Les chercheurs ont effectué des tests supplémentaires portant sur les impacts métaboliques et physiologiques du sucralose et du sucralose-6-acétate. Tous deux augmentent la perméabilité de la paroi intestinale, ce qui pourrait favoriser le développement du syndrome de l'intestin perméable ; ils augmentent ou réduisent l'expression d'une série de gènes associés à l'inflammation, au stress oxydatif et au cancer ; et ils ont un impact sur les enzymes du foie, qui détoxifient les substances chimiques ou les médicaments.
Tels sont les résultats scientifiques, les faits. Mais le diable réside dans le fait de les relier entre eux.
Les tests effectués ont conclu que le sucralose-6-acétate est génotoxique, mais que les « effets néfastes potentiels sur la santé » n'ont pas encore été identifiés dans la littérature scientifique. En d'autres termes, aucun lien n'a été établi entre les effets génotoxiques du sucralose-6-acétate et le cancer. Cela est principalement dû au fait que personne n'a cherché, mais s'il y avait une relation forte et solide, quelqu'un aurait certainement enquêté.

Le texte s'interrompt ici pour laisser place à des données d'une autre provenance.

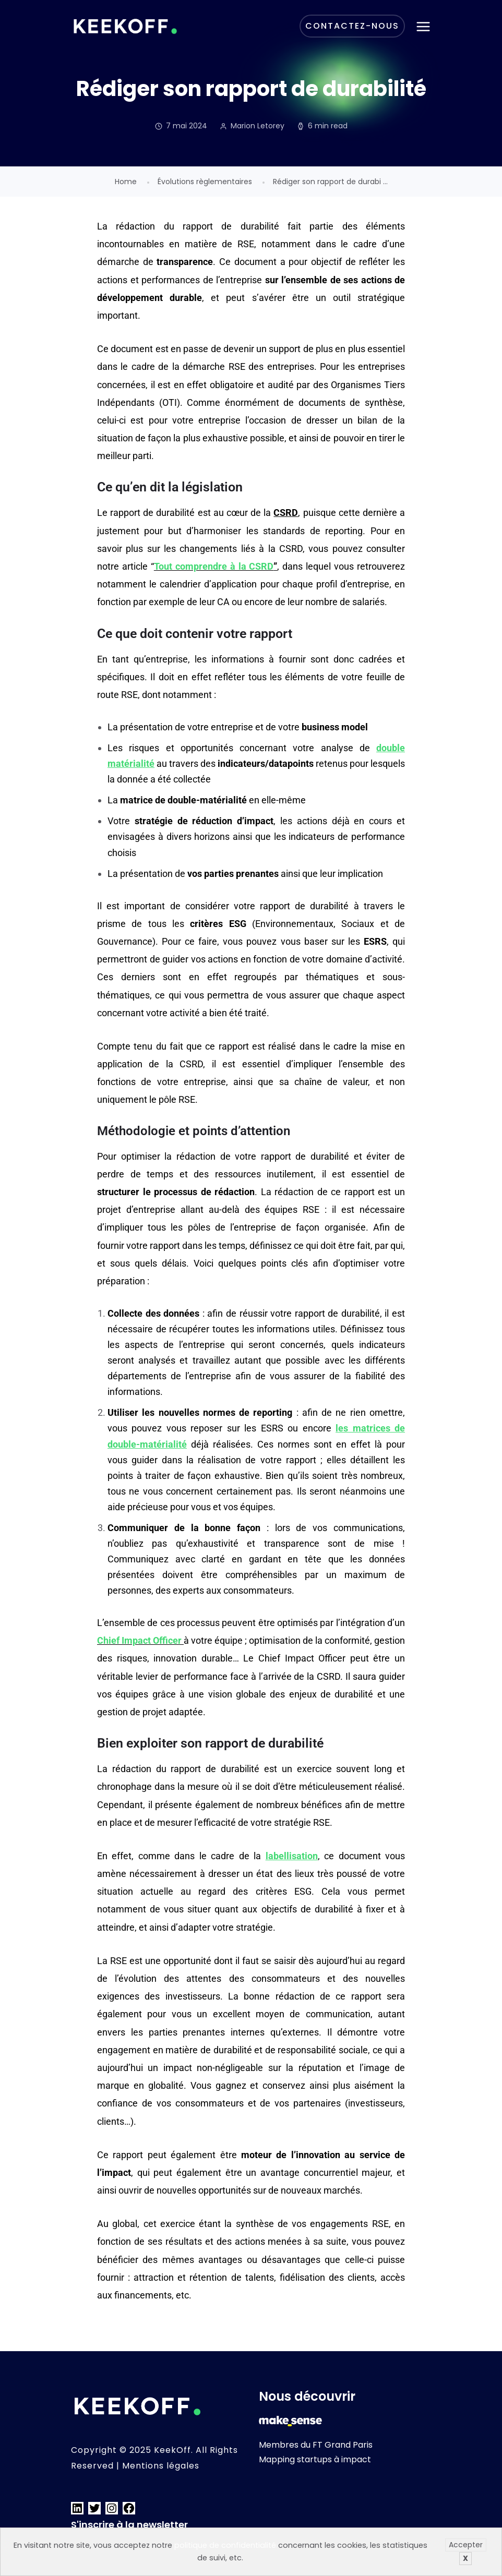 The width and height of the screenshot is (502, 2576). What do you see at coordinates (205, 181) in the screenshot?
I see `Évolutions règlementaires` at bounding box center [205, 181].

« ...une seule portion de boisson contenant du sucralose peut contenir des niveaux de sucralose-6-acétate qui dépassent de 4 ordres de grandeur, voire plus, la valeur TTCgenotox de 0,15 µg/personne/jour. [...] La prise quotidienne répétée augmente l'exposition au sucralose-6-acétate car cette impureté persiste dans l'organisme pendant au moins 11 jours après l'arrêt de la consommation de sucralose ».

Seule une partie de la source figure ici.